The problem
What needs reproducing is the run of lines in the data below starting at the line with "Bildergalerie überspringen" and ending at the line with "отказывает в возврате денег?", both ends included. Copy it exactly, without pictures, and add nothing.
***
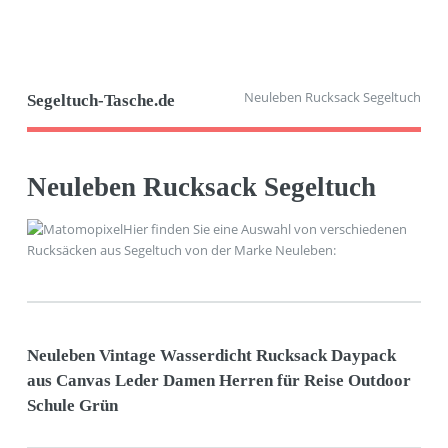
Neuleben Rucksack Segeltuch
Segeltuch-Tasche.de
Neuleben Rucksack Segeltuch
Hier finden Sie eine Auswahl von verschiedenen
Rucksäcken aus Segeltuch von der Marke Neuleben:
Neuleben Vintage Wasserdicht Rucksack Daypack
aus Canvas Leder Damen Herren für Reise Outdoor
Schule Grün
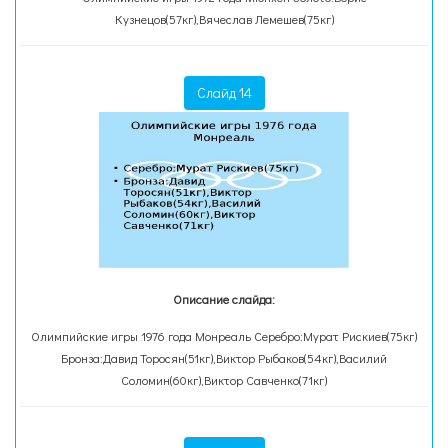
Кузнецов(57кг),Вячеслав Лемешев(75кг)
Слайд 14
Описание слайда:
Олимпийские игры 1976 года Монреаль Серебро:Мурат Рискиев(75кг)
Бронза:Давид Торосян(51кг),Виктор Рыбаков(54кг),Василий
Соломин(60кг),Виктор Савченко(71кг)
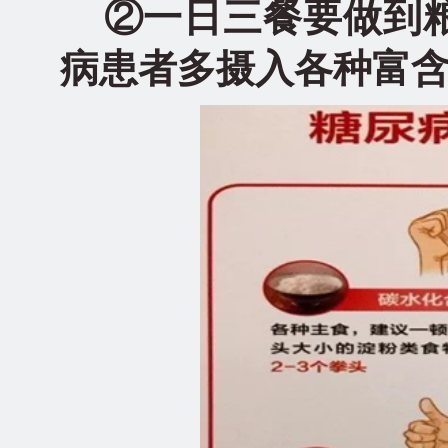
②一日三餐要做到粮
病患者多摄入各种富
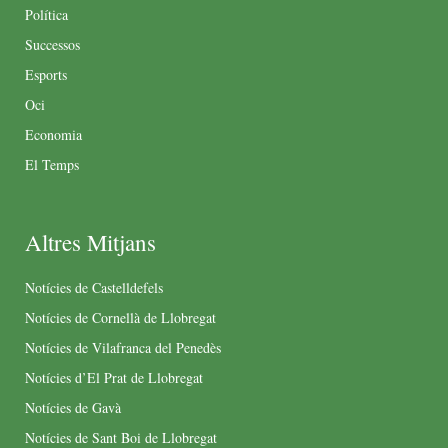
Política
Successos
Esports
Oci
Economia
El Temps
Altres Mitjans
Notícies de Castelldefels
Notícies de Cornellà de Llobregat
Notícies de Vilafranca del Penedès
Notícies d’El Prat de Llobregat
Notícies de Gavà
Notícies de Sant Boi de Llobregat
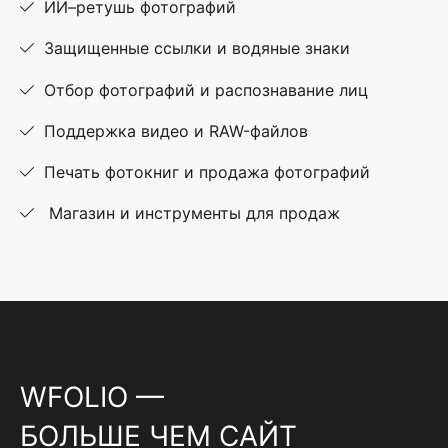
ИИ–ретушь фотографий
Защищенные ссылки и водяные знаки
Отбор фотографий и распознавание лиц
Поддержка видео и RAW-файлов
Печать фотокниг и продажа фотографий
Магазин и инструменты для продаж
WFOLIO —
БОЛЬШЕ ЧЕМ САЙТ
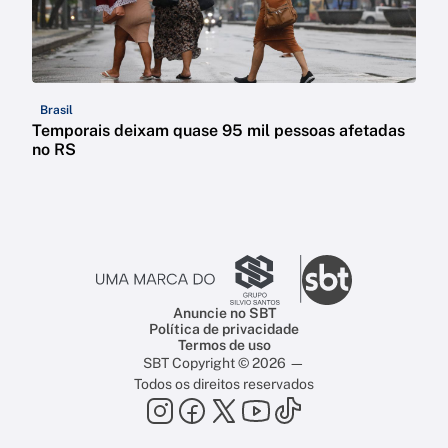
Brasil
Temporais deixam quase 95 mil pessoas afetadas
no RS
Anuncie no SBT
Política de privacidade
Termos de uso
SBT Copyright © 2026 —
Todos os direitos reservados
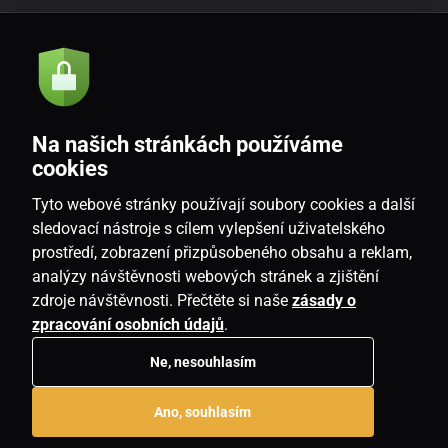
Akcie a novinky e-mailom
Odoslať
Na našich stránkách používáme
Souhlasím se
zásadami zpracování osobních údajů
cookies
Tyto webové stránky používají soubory cookies a další
sledovací nástroje s cílem vylepšení uživatelského
prostředí, zobrazení přizpůsobeného obsahu a reklam,
SK
analýzy návštěvnosti webových stránek a zjištění
zdroje návštěvnosti. Přečtěte si naše
zásady o
zpracování osobních údajů
.
Ne, nesouhlasím
Copyright © 2026
www.housemania.sk
. Všetky práva vyhradené.
Ano, souhlasím
E-shop vytvorila
SIMPLIA.cz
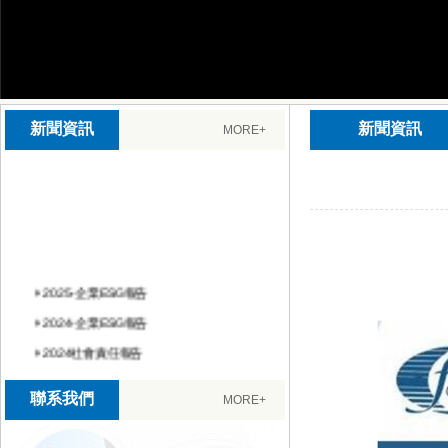
新聞資訊
新聞資訊
MORE+
2025-企業ESG報告
2024-企業ESG報告
2024社會責任報告
2023社會責任報告
2022社會責任報告
聯系我們
MORE+
2023年華亞電纜質量信用報告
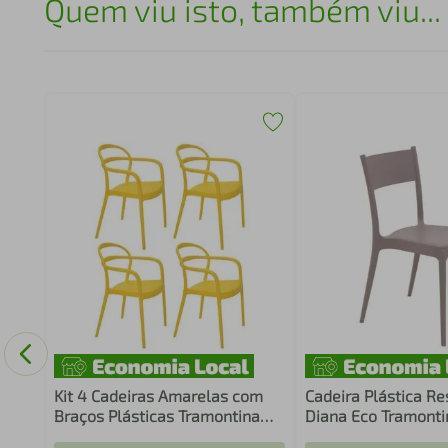
Quem viu isto, também viu...
le em
Kit 4 Cadeiras Amarelas com
Cadeira Plástica Re
Braços Plásticas Tramontina
Diana Eco Tramonti
Summa Sissi Mesa de Jantar
Empilhável Área In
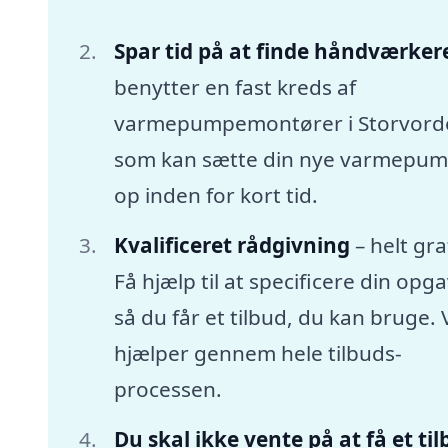
Spar tid på at finde håndværker
benytter en fast kreds af
varmepumpemontører i Storvord
som kan sætte din nye varmepu
op inden for kort tid.
Kvalificeret rådgivning
– helt gra
Få hjælp til at specificere din opga
så du får et tilbud, du kan bruge. 
hjælper gennem hele tilbuds-
processen.
Du skal ikke vente på at få et ti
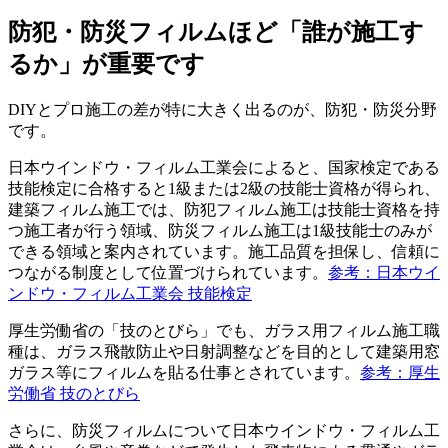
防犯・防災フィルムほど「誰が施工す
るか」が重要です
DIYとプロ施工の差が特に大きく出るのが、防犯・防災分野
です。
日本ウインドウ・フィルム工業会によると、国家検定である
技能検定に合格すると1級または2級の技能士資格が得られ、
建築フィルム施工では、防犯フィルム施工は技能士資格を持
つ施工者が行う領域、防災フィルム施工は1級技能士のみが
できる領域と案内されています。施工品質を担保し、信頼に
つながる制度として位置づけられています。
参考：日本ウイ
ンドウ・フィルム工業会 技能検定
厚生労働省の「技のとびら」でも、ガラス用フィルム施工職
種は、ガラス飛散防止や日射調整などを目的として建築用窓
ガラス等にフィルムを貼る仕事とされています。
参考：厚生
労働省 技のとびら
さらに、防災フィルムについて日本ウインドウ・フィルム工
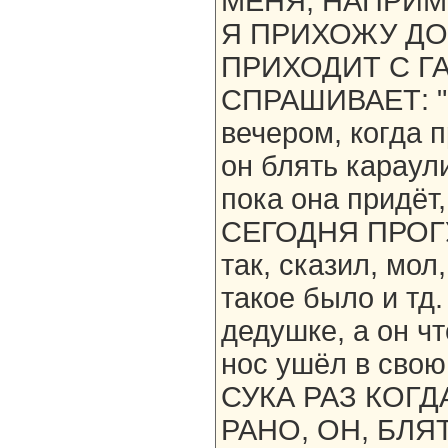
МЕНЯ, НАПРИМЕ
Я ПРИХОЖУ ДО
ПРИХОДИТ С ГА
СПРАШИВАЕТ: "Ч
вечером, когда 
он блять караули
пока она придёт,
СЕГОДНЯ ПРОГУ
так, сказил, мол
такое было и тд
дедушке, а он ч
нос ушёл в сво
СУКА РАЗ КОГ
РАНО, ОН, БЛЯ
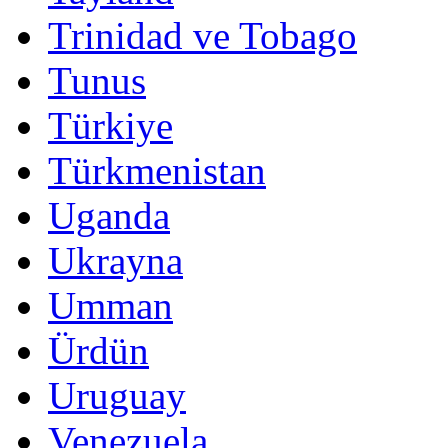
Trinidad ve Tobago
Tunus
Türkiye
Türkmenistan
Uganda
Ukrayna
Umman
Ürdün
Uruguay
Venezuela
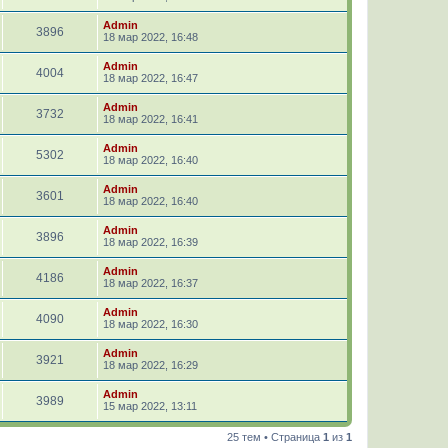
Admin
3896
18 мар 2022, 16:48
Admin
4004
18 мар 2022, 16:47
Admin
3732
18 мар 2022, 16:41
Admin
5302
18 мар 2022, 16:40
Admin
3601
18 мар 2022, 16:40
Admin
3896
18 мар 2022, 16:39
Admin
4186
18 мар 2022, 16:37
Admin
4090
18 мар 2022, 16:30
Admin
3921
18 мар 2022, 16:29
Admin
3989
15 мар 2022, 13:11
25 тем • Страница
1
из
1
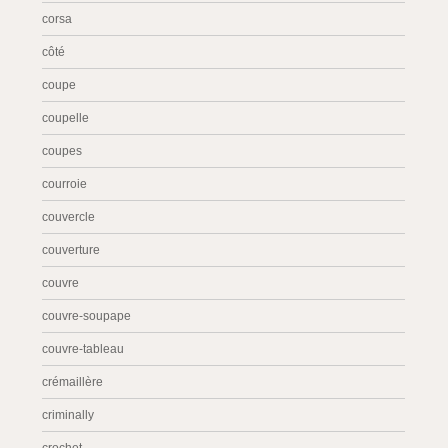
corsa
côté
coupe
coupelle
coupes
courroie
couvercle
couverture
couvre
couvre-soupape
couvre-tableau
crémaillère
criminally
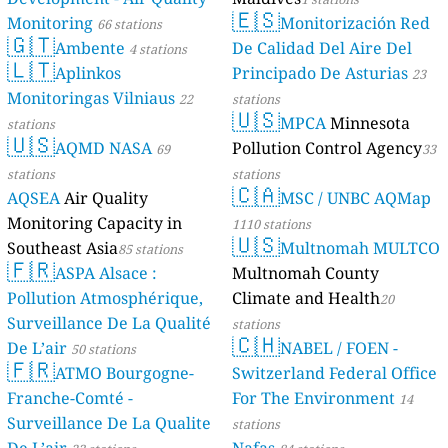
🇪🇸
Monitoring
Monitorización Red
66 stations
🇬🇹
Ambente
De Calidad Del Aire Del
4 stations
🇱🇹
Aplinkos
Principado De Asturias
23
Monitoringas Vilniaus
22
stations
🇺🇸
MPCA
Minnesota
stations
🇺🇸
AQMD NASA
Pollution Control Agency
69
33
stations
stations
🇨🇦
AQSEA
Air Quality
MSC / UNBC AQMap
Monitoring Capacity in
1110 stations
🇺🇸
Southeast Asia
Multnomah MULTCO
85 stations
🇫🇷
ASPA Alsace :
Multnomah County
Pollution Atmosphérique,
Climate and Health
20
Surveillance De La Qualité
stations
🇨🇭
De L’air
NABEL / FOEN -
50 stations
🇫🇷
ATMO Bourgogne-
Switzerland Federal Office
Franche-Comté -
For The Environment
14
Surveillance De La Qualite
stations
De L’air
Nafas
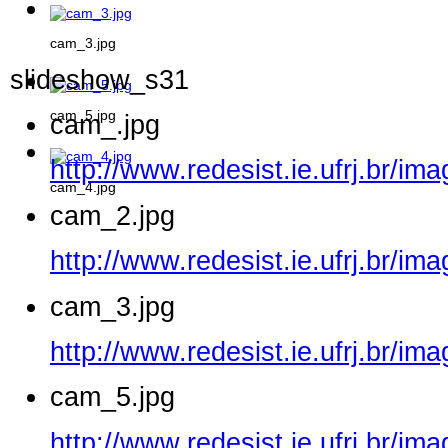
cam_3.jpg
slideshow_s31
cam_5.jpg
cam_.jpg
http://www.redesist.ie.ufrj.br/i
cam_4.jpg
cam_2.jpg
http://www.redesist.ie.ufrj.br/i
cam_3.jpg
http://www.redesist.ie.ufrj.br/i
cam_5.jpg
http://www.redesist.ie.ufrj.br/i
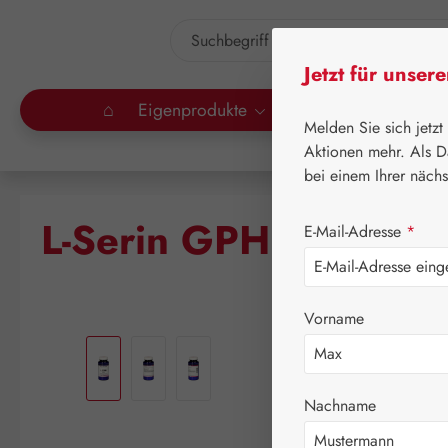
um Hauptinhalt springen
Zur Suche springen
Jetzt für unser
⌂
Eigenprodukte
Gall Pharma
Lei
Melden Sie sich jetzt
Aktionen mehr. Als D
bei einem Ihrer näch
L-Serin GPH Pulver
E-Mail-Adresse
*
Vorname
Bildergalerie überspringen
Nachname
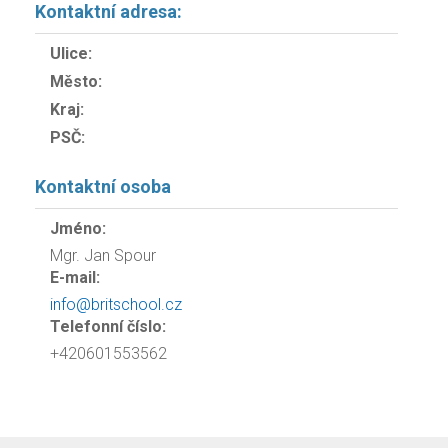
Kontaktní adresa:
Ulice:
Město:
Kraj:
PSČ:
Kontaktní osoba
Jméno:
Mgr. Jan Spour
E-mail:
info@britschool.cz
Telefonní číslo:
+420601553562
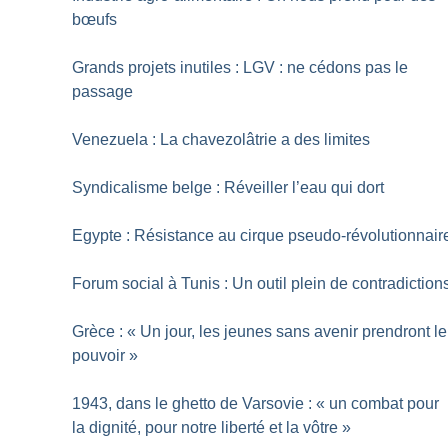
bœufs
Grands projets inutiles : LGV : ne cédons pas le
passage
Venezuela : La chavezolâtrie a des limites
Syndicalisme belge : Réveiller l’eau qui dort
Egypte : Résistance au cirque pseudo-révolutionnair
Forum social à Tunis : Un outil plein de contradiction
Grèce : «
Un jour, les jeunes sans avenir prendront le
pouvoir
»
1943, dans le ghetto de Varsovie : «
un combat pour
la dignité, pour notre liberté et la vôtre
»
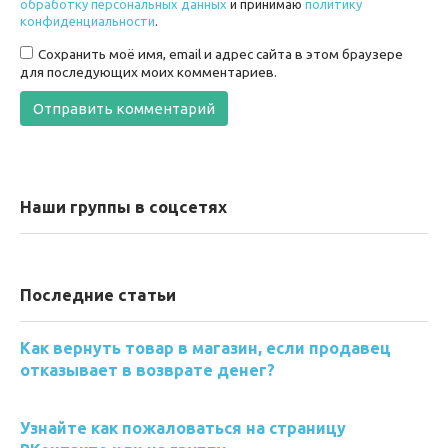
обработку персональных данных
и принимаю
политику
конфиденциальности
.
Сохранить моё имя, email и адрес сайта в этом браузере
для последующих моих комментариев.
Наши группы в соцсетях
Последние статьи
Как вернуть товар в магазин, если продавец
отказывает в возврате денег?
Узнайте как пожаловаться на страницу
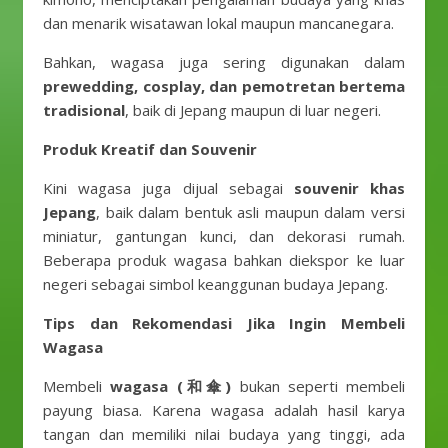
dan menarik wisatawan lokal maupun mancanegara.
Bahkan, wagasa juga sering digunakan dalam
prewedding, cosplay, dan pemotretan bertema
tradisional
, baik di Jepang maupun di luar negeri.
Produk Kreatif dan Souvenir
Kini wagasa juga dijual sebagai
souvenir khas
Jepang
, baik dalam bentuk asli maupun dalam versi
miniatur, gantungan kunci, dan dekorasi rumah.
Beberapa produk wagasa bahkan diekspor ke luar
negeri sebagai simbol keanggunan budaya Jepang.
Tips dan Rekomendasi Jika Ingin Membeli
Wagasa
Membeli
wagasa (和傘)
bukan seperti membeli
payung biasa. Karena wagasa adalah hasil karya
tangan dan memiliki nilai budaya yang tinggi, ada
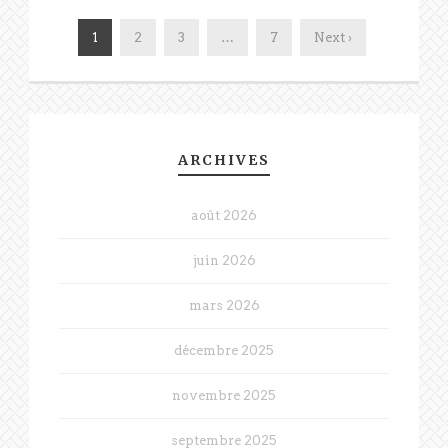
1
2
3
…
7
Next ›
ARCHIVES
août 2026
juin 2026
mars 2026
décembre 2025
novembre 2025
septembre 2025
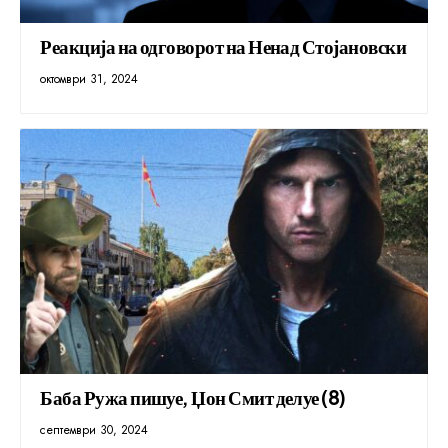
Реакција на одговорот на Ненад Стојановски
октомври 31, 2024
Баба Ружа пишуе, Џон Смит делуе (8)
септември 30, 2024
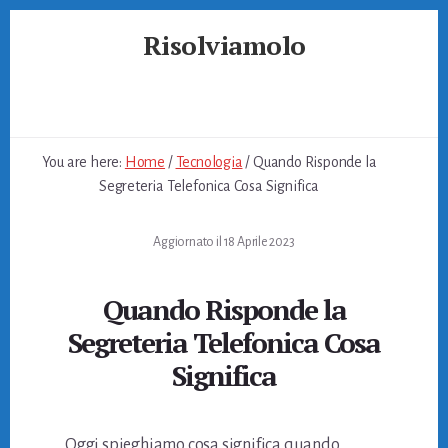
Skip
Skip
Skip
Risolviamolo
to
to
to
primary
content
footer
Soluzioni
sidebar
per
Problemi
Quotidiani
You are here:
Home
/
Tecnologia
/
Quando Risponde la
Segreteria Telefonica Cosa Significa
Aggiornato il
18 Aprile 2023
Quando Risponde la
Segreteria Telefonica Cosa
Significa
Oggi spieghiamo cosa significa quando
***
Result of this task
Bildergalerie überspringen
Nachname
Kontaktní adresa:
Ulice:
Město:
Kraj:
PSČ:
Kontaktní osoba
Jméno:
Mgr. Jan Spour
E-mail:
info@britschool.cz
Telefonní číslo:
+420601553562
bœufs
Grands projets inutiles : LGV : ne cédons pas le
passage
Venezuela : La chavezolâtrie a des limites
Syndicalisme belge : Réveiller l’eau qui dort
Egypte : Résistance au cirque pseudo-révolutionnair
Forum social à Tunis : Un outil plein de contradiction
Grèce : «
Un jour, les jeunes sans avenir prendront le
pouvoir
»
1943, dans le ghetto de Varsovie : «
un combat pour
la dignité, pour notre liberté et la vôtre
»
обработку персональных данных
и принимаю
политику
конфиденциальности
.
Сохранить моё имя, email и адрес сайта в этом браузере
для последующих моих комментариев.
Наши группы в соцсетях
Последние статьи
Как вернуть товар в магазин, если продавец
отказывает в возврате денег?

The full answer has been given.